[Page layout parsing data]
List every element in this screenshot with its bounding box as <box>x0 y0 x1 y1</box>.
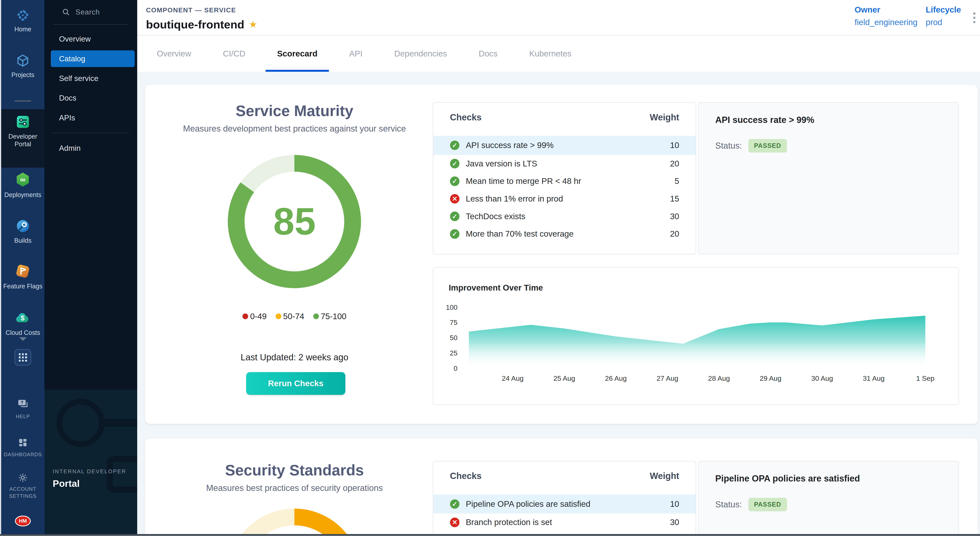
check-detail-title: Pipeline OPA policies are satisfied <box>699 461 958 484</box>
check-label: TechDocs exists <box>466 212 525 221</box>
rail-label: Feature Flags <box>3 283 43 290</box>
tab-ci-cd[interactable]: CI/CD <box>212 35 257 72</box>
search-input[interactable]: Search <box>45 4 137 20</box>
sidebar-item-help[interactable]: ? HELP <box>1 398 44 420</box>
check-row[interactable]: ✓Mean time to merge PR < 48 hr5 <box>433 172 695 190</box>
main-content: COMPONENT — SERVICE boutique-frontend ★ … <box>137 0 980 536</box>
checks-column-header: Checks <box>450 112 482 122</box>
sidebar-item-feature-flags[interactable]: Feature Flags <box>1 263 44 290</box>
sidebar-item-cloud-costs[interactable]: $ Cloud Costs <box>1 309 44 336</box>
svg-text:50: 50 <box>450 334 458 342</box>
svg-text:27 Aug: 27 Aug <box>657 375 678 382</box>
decorative-bar <box>100 419 137 426</box>
rail-label: ACCOUNT <box>10 486 36 492</box>
status-badge: PASSED <box>748 498 787 511</box>
check-row[interactable]: ✕Branch protection is set30 <box>433 514 695 531</box>
sidebar-item-projects[interactable]: Projects <box>1 53 44 79</box>
check-row[interactable]: ✕Less than 1% error in prod15 <box>433 190 695 208</box>
more-options-icon[interactable] <box>971 11 977 24</box>
score-legend: 0-4950-7475-100 <box>145 312 444 321</box>
rail-label: Developer <box>8 133 37 140</box>
rail-label: HELP <box>16 413 30 420</box>
rerun-checks-button[interactable]: Rerun Checks <box>246 372 345 395</box>
owner-value[interactable]: field_engineering <box>854 17 918 27</box>
check-weight: 5 <box>675 177 679 186</box>
check-label: More than 70% test coverage <box>466 229 574 239</box>
score-donut <box>228 509 361 536</box>
legend-item: 50-74 <box>275 312 304 321</box>
check-label: Pipeline OPA policies are satisfied <box>466 499 590 509</box>
tab-overview[interactable]: Overview <box>145 35 203 72</box>
check-passed-icon: ✓ <box>450 141 460 150</box>
sidebar-item-account-settings[interactable]: ACCOUNTSETTINGS <box>1 472 44 499</box>
weight-column-header: Weight <box>650 112 679 122</box>
svg-text:∞: ∞ <box>20 175 25 184</box>
svg-text:100: 100 <box>446 304 457 311</box>
tab-scorecard[interactable]: Scorecard <box>266 35 329 72</box>
cloud-costs-icon: $ <box>14 309 31 326</box>
deployments-icon: ∞ <box>14 171 31 188</box>
sidebar-item-developer-portal[interactable]: DeveloperPortal <box>1 114 44 148</box>
rail-label: Projects <box>11 71 34 79</box>
check-passed-icon: ✓ <box>450 229 460 239</box>
favorite-star-icon[interactable]: ★ <box>249 19 257 30</box>
svg-text:25 Aug: 25 Aug <box>554 375 575 382</box>
sidebar-item-deployments[interactable]: ∞ Deployments <box>1 171 44 199</box>
menu-divider <box>52 133 130 133</box>
checks-rows: ✓API success rate > 99%10✓Java version i… <box>433 136 695 243</box>
developer-portal-icon <box>15 114 30 130</box>
lifecycle-label: Lifecycle <box>926 5 961 14</box>
check-weight: 10 <box>670 141 679 150</box>
lifecycle-value[interactable]: prod <box>926 17 961 27</box>
check-passed-icon: ✓ <box>450 499 460 509</box>
check-row[interactable]: ✓More than 70% test coverage20 <box>433 225 695 243</box>
svg-text:75: 75 <box>450 319 458 327</box>
improvement-chart-card: Improvement Over Time 025507510024 Aug25… <box>433 267 959 405</box>
rail-label: Cloud Costs <box>5 329 40 337</box>
check-weight: 15 <box>670 194 679 204</box>
check-failed-icon: ✕ <box>450 518 460 527</box>
module-selector-button[interactable] <box>1 349 44 366</box>
tab-kubernetes[interactable]: Kubernetes <box>518 35 583 72</box>
sidebar-item-builds[interactable]: Builds <box>1 218 44 245</box>
rail-divider <box>14 100 31 102</box>
check-row[interactable]: ✓Java version is LTS20 <box>433 155 695 173</box>
tab-dependencies[interactable]: Dependencies <box>383 35 458 72</box>
dashboards-icon <box>17 437 29 448</box>
sidebar-item-docs[interactable]: Docs <box>45 88 137 108</box>
scorecard-content: Service Maturity Measures development be… <box>137 72 980 536</box>
rail-label: Deployments <box>4 191 41 199</box>
check-detail-title: API success rate > 99% <box>699 103 958 125</box>
rail-label: Builds <box>14 237 31 245</box>
svg-text:$: $ <box>21 314 25 322</box>
search-icon <box>62 8 70 16</box>
check-row[interactable]: ✓Pipeline OPA policies are satisfied10 <box>433 495 695 514</box>
tab-api[interactable]: API <box>338 35 374 72</box>
user-avatar[interactable]: HM <box>1 515 44 526</box>
sidebar-item-self-service[interactable]: Self service <box>45 68 137 88</box>
tab-docs[interactable]: Docs <box>467 35 509 72</box>
check-row[interactable]: ✓TechDocs exists30 <box>433 208 695 225</box>
harness-logo-icon <box>16 8 30 22</box>
rail-label: DASHBOARDS <box>4 451 42 458</box>
svg-text:31 Aug: 31 Aug <box>863 375 885 382</box>
check-label: API success rate > 99% <box>466 141 554 150</box>
sidebar-item-catalog[interactable]: Catalog <box>51 50 134 67</box>
sidebar-item-home[interactable]: Home <box>1 8 44 33</box>
svg-text:29 Aug: 29 Aug <box>760 375 781 382</box>
sidebar-item-admin[interactable]: Admin <box>45 138 137 158</box>
projects-cube-icon <box>16 53 30 68</box>
svg-text:24 Aug: 24 Aug <box>502 375 524 382</box>
avatar: HM <box>15 515 31 526</box>
svg-text:0: 0 <box>454 364 458 372</box>
sidebar-item-apis[interactable]: APIs <box>45 108 137 128</box>
rail-expand-chevron[interactable] <box>1 337 44 341</box>
check-row[interactable]: ✓API success rate > 99%10 <box>433 136 695 155</box>
svg-text:30 Aug: 30 Aug <box>811 375 833 382</box>
sidebar-item-dashboards[interactable]: DASHBOARDS <box>1 437 44 458</box>
check-detail-panel: API success rate > 99% Status: PASSED <box>698 102 959 254</box>
svg-text:28 Aug: 28 Aug <box>708 375 730 382</box>
sidebar-item-overview[interactable]: Overview <box>45 29 137 49</box>
rail-label: Home <box>14 25 31 33</box>
checks-panel: Checks Weight ✓API success rate > 99%10✓… <box>433 102 696 254</box>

(TASK) Find every line in the records above that holds the word "Builds", and copy each one.

(TASK ANSWER)
sidebar-item-builds[interactable]: Builds <box>1 218 44 245</box>
rail-label: Builds <box>14 237 31 245</box>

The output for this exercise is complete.